L'oeil d'Amid Faljaoui

Taxer les plus-values financières : un casse-tête monumental en vue ! 

Comment ne pas évoquer un sujet aussi captivant qu’un bon polar… ou presque : la taxation des plus-values sur actions. Oui, c’est au programme de notre nouveau gouvernement, et autant vous prévenir, c’est tout sauf simple. On nous promet une révolution fiscale pour détaxer le travail, mais en réalité, on s’apprête à compliquer la vie de tout le monde. 

Rappelons d’abord que, depuis le Code des Impôts sur les Revenus de 1962, la Belgique avait choisi de ne pas taxer les plus-values. C’est ce que nous rappelle l’économiste et académicien Bruno Colmant. Pourquoi cette absence de taxation ? mais parce qu’en Belgique, les revenus sont déjà lourdement taxés. Le travail, par exemple, est imposé à un taux marginal de 50 %. Les dividendes, eux, passent d’abord par la case impôt des sociétés, puis par le précompte mobilier pour frôler donc les 50 %. Bref, la pression fiscale, chez nous, ce n’est pas une légende ! Alors pourquoi changer une “logique” fiscale qui, certes, n’arrange pas tout le monde, mais a tenu bon pendant plus de 60 ans ?

Bonne question. Mais voilà, la taxation des plus-values refait surface. Pour vous donner une idée, Bruno Colmant a imaginé un exemple simplifié de ce qui nous attend. Imaginons qu’en 2026, date à laquelle la nouvelle taxation sera en vigueur, vous achetez une action à 10 euros, puis une autre de la même société à 12, puis encore une autre à 8 euros. Un beau jour, vous décidez d’en vendre une à 9 euros. Question : La plus-value, elle se calcule comment ? Par rapport à la première action ? À la dernière ? Ou bien on fait une moyenne ? Du coup, chaque banque devra produire un relevé détaillé de vos achats et ventes pour vous aider à faire les calculs. Super pratique, n’est-ce pas ?

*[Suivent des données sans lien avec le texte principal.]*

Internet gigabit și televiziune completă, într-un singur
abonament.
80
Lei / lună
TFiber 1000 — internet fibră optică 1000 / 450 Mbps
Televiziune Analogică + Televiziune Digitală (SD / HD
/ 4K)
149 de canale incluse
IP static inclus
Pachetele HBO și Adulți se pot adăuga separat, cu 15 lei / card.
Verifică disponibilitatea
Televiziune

Mais attendez, ce n’est que le début ! Cette taxe ne sera pas prélevée automatiquement par les banques. Non, non ! Ce sera à vous, cher contribuable, de déclarer vos plus-values dans votre déclaration fiscale. Et si vous avez des comptes à l’étranger, c’est encore plus fun : il faudra aller réclamer vos relevés à vos banques étrangères ou, pire, calculer tout vous-même. Alors oui, c’est clair, on va s’amuser.

Et ce cauchemar fiscal ne s’arrête pas là. Figurez-vous que cette taxation à 10 % va cohabiter avec d’autres règles plus anciennes. Si le fisc juge que vous jouez trop à la Bourse, il pourrait requalifier vos opérations et vous taxer… à 33 % ! Sans oublier les 50 % de l’impôt progressif si votre activité est considérée comme professionnelle. Mais rassurez-vous : les critères du fisc pour décider ça ? Vous pensez qu’ils sont clairs. Faux. Ils sont flous. Très flous. Et vous savez comment est le fisc: nous autres simples mortels, dans le doute, on s’abstient. Mais pas le fisc pas, lui, dans le doute, il taxe !

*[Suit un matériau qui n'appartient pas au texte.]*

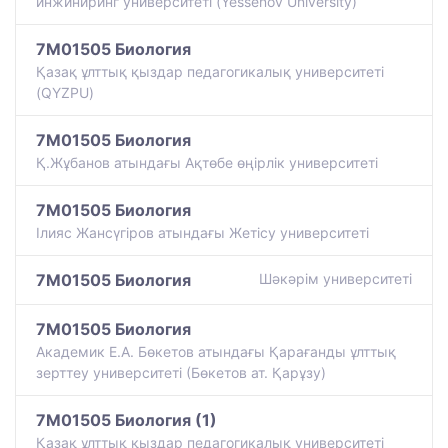
инжиниринг университеті (Yessenov University)
7M01505 Биология
Қазақ ұлттық қыздар педагогикалық университеті
(QYZPU)
7M01505 Биология
Қ.Жұбанов атындағы Ақтөбе өңірлік университеті
7M01505 Биология
Ілияс Жансүгіров атындағы Жетісу университеті
7M01505 Биология
Шәкәрім университеті
7M01505 Биология
Академик Е.А. Бөкетов атындағы Қарағанды ұлттық
зерттеу университеті (Бөкетов ат. Қарұзу)
7M01505 Биология (1)
Қазақ ұлттық қыздар педагогикалық университеті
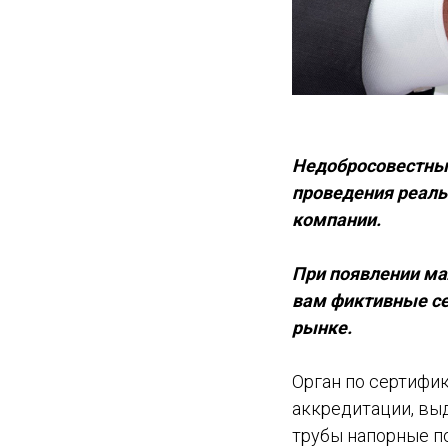
Недобросовестные
проведения реаль
компании.
При появлении ма
вам фиктивные се
рынке.
Орган по сертифи
аккредитации, вы
трубы напорные п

Et donc, au final, tout ça pour quoi, au juste ? Pas grand-chose. L’Etat federal risque de ne récolter qu’une partie des 500 millions d’euros que devrait rapporter cette taxation des plus-vaues. Parce que, soyons honnêtes, les grandes fortunes ne vendent pas leurs titres : elles les transmettent. Et les rentiers, qui vivent de leurs actions, n’ont pas besoin de réaliser de plus-values. Moralité : selon Bruno Colmant, cette taxation va surtout frapper les investisseurs modestes. Ceux qui prennent un petit risque pour faire fructifier leurs économies. Bref, la classe moyenne va encore passer à la caisse et Jan Jambon, le nouveau ministre des Finances a dû le reconnaître le week-end dernier à la télévision flamande.

Le résultat ? Les petits investisseurs fuiront la Bourse de Bruxelles, qui, soyons honnêtes, n’a déjà pas la cote. Pas d’introduction en Bourse depuis deux ans : à ce rythme, le Palais de la Bourse, autrefois un temple du capitalisme, ne sera bientôt plus qu’un musée… de la bière, ce qu’elle est déjà au travers de son ancient bâtiment !

Bref, vous l’avez compris ce que reproche un expert comme Bruno Colmant ou d’autres (Roland Gillet ou Etienne de Callatay), c’est l’inaptitude de nos gouvernants à penser à long terme. Mais voilà, coalition oblige, nos politiques se retrouvent forcés de bricoler des taxes au milieu de la nuit lors de négociations gouvernementales chaotiques. Et ça, hélas, ça se voit au résultat.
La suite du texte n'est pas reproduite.